День пролетел незаметно. А уже под вечер первые пятнадцать человек из выпуска выстроились в казарменном проходе, готовые к отправке. Возле ног у каждого стояли туго набитые армейские вещмешки с зимним комплектом одежды, парой нижнего белья и личными туалетными принадлежностями. Свернутые в скатки шинели были переброшены через плечо.
Широкорад, Листьев, Мунтян, Панчук… Вглядываясь в лица друзей, Урманов ощущал щемящее чувство тоски. Жаль было со всеми с ними расставаться. Столько вместе испытано, столько всего пережито… За эти полгода они сроднились, стали почти братьями. И вот сейчас предстояла разлука.
Вокруг отъезжающих толпились те, кто пока еще оставался. Последние минуты казались особенно томительными.
«С таким нетерпением ждали этого, – грустно подумал Урманов, – считали каждый день, каждый час. И вот время пришло… А на душе как-то не очень».
– Рота, смирно! – резкий крик дневального резанул по ушам.
– Вольно!
Командир учебной роты капитан Курбатов легкой походкой прошелся вдоль строя отъезжающих.
– Ну, что, орлы?! Все собрали, ничего не забыли?
– Так точно.
– Тогда вперед, на выход. Машина уже подана.
В колонну по одному отъезжающие двинулись на улицу. На плацу их ожидал грузовик. Прежде чем сесть в него, парни попрощались с друзьями.
Подошли командиры отделений, теперь уже – бывшие: Левин, Бадмаев, Лавров, Тюрин; и бывший старший сержант, а теперь уже старшина – Гуссейнов… С каждым воспитанником попрощались персонально, за руку. Было очень трогательно и непривычно видеть, как вчерашние строгие отцы-командиры вот так запросто жмут ладони недавним своим подчиненным.
Прапорщик Гладченко, старший лейтенант Рыбаков и капитан Курбатов так же тепло и как-то совсем не по-военному, попрощались с каждым из своих выпускников.
Потом машина тихонько тронулась, покатила по строевому плацу к большим железным воротам. И красные лучи заходящего вечернего солнца осветили до боли родные лица прощально машущих из открытого кузова ребят.
– Пока-а-а-а! Уда-а-а-а-чи!
– Ура-а-а-а-а-а! – донеслось в ответ.
Вместе с оставшимися Урманов вернулся в казарму. Она показалась ему пустой и осиротевшей. Присев на табурет возле распахнутого настежь окна, он оперся локтями о подоконник.
На улице было уже темно, но нагревшийся за день воздух не торопился сдаваться на милость ночной прохладе. Он был теплый, тугой, по-весеннему нежный. Запахи клейкой душистой листвы и первых цветов наполняли его, бередили душу, пробуждая воспоминания, взывая к жизни самые невероятные мечты.
Последнюю ночь Урманову предстояло провести здесь, в этой казарме, среди опустевших коек друзей, которые больше никогда сюда не вернуться. Да и сам он завтра отправится прочь от этих стен.
Уже было поздно, но «отбой» никто не объявлял.
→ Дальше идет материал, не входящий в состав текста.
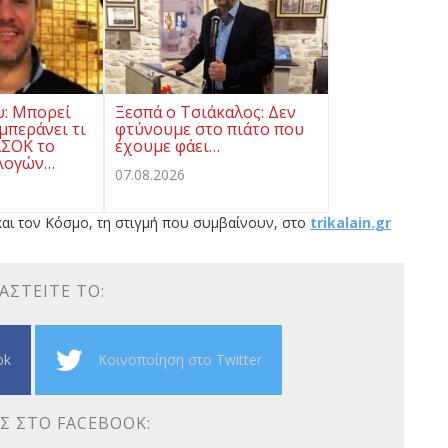
υ: Μπορεί
Ξεσπά ο Τσιάκαλος: Δεν
μπεράνει τι
φτύνουμε στο πιάτο που
ΑΣΟΚ το
έχουμε φάει…
λογών…
07.08.2026
αι τον Κόσμο, τη στιγμή που συμβαίνουν, στο
trikalain.gr
ΑΣΤΕΊΤΕ ΤΟ:
ok
Κοινοποίηση στο Twitter
Σ ΣΤΟ FACEBOOK:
Сегодня, в последний день, учебной роте негласно разрешили нарушить распорядок. Только погасили яркий верхний свет, чтобы окна не демаскировали и дежурный по части не нагрянул невзначай.
Гвоздев, Мазаев и Кольцов подошли, сели рядом. В руках у Мазаева была гитара.
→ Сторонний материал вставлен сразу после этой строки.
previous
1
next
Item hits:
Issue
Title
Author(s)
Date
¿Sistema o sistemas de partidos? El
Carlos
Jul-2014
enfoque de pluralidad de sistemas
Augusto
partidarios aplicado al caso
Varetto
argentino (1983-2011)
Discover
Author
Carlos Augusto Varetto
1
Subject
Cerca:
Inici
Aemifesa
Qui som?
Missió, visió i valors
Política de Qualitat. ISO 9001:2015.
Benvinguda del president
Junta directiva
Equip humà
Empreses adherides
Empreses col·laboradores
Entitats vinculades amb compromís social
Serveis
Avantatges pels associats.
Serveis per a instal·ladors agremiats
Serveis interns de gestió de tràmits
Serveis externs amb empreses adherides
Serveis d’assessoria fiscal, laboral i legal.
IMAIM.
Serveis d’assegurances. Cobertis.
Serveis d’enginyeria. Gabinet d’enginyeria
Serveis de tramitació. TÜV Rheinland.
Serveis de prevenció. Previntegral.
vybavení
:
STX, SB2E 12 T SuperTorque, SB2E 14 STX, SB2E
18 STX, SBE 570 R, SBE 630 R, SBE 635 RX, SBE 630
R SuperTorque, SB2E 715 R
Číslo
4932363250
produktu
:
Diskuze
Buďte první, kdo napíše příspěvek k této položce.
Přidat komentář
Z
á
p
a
– Даже не верится, – произнес Кольцов, грудью наваливаясь на подоконник и жадно втягивая подрагивающими ноздрями чуть сплюснутого, перебитого носа, дразнящие, весенние запахи. – Неужели все позади? Неужели все это закончилось?
– А слабо еще разок повторить? А?.. Все с самого начала, – усмехнулся Гвоздев.
Кольцов посмотрел на приятеля долгим, пристальным взглядом. Без тени улыбки на обветренном смуглом лице.
– Честно?
– Ну, да…
– Нет. Второй раз я бы уже не вынес.
– И я, – откликнулся Мазаев из темноты.
– И я… – кивнул, подсевший к ним сбоку Шкулев.
– И я… И я… – тихим эхом зашелестело со всех сторон.
Гвоздев сконфузился.
– Да пошутил я, вы чего, пацаны…
Ему никто не ответил. Слишком серьезной оказалась вдруг эта тема.
– Завтра сядем в поезд, и тю-тю!.. – сказал Пантюхин, откинувшись на спинку скрипнувшей двухярусной кровати. – Только нас здесь и видели.
– Кто знает, – вздохнул Кузьмин. – что там еще нас ждет… На новом-то месте.
Урманов оторвался от окна, устало провел ладонью по лицу:
– Что бы там ни ждало, а хуже уже не будет.
Он повернулся к Мазаеву, взял у него гитару. Покрутил, настраивая, тугие колки, провел по натянутым струнам рукой. Они отозвались тягучим напевным звоном.
Урманов поднял голову. Из полумрака на него смотрели глаза притихших друзей. Он уверенно взял первый аккорд и запел.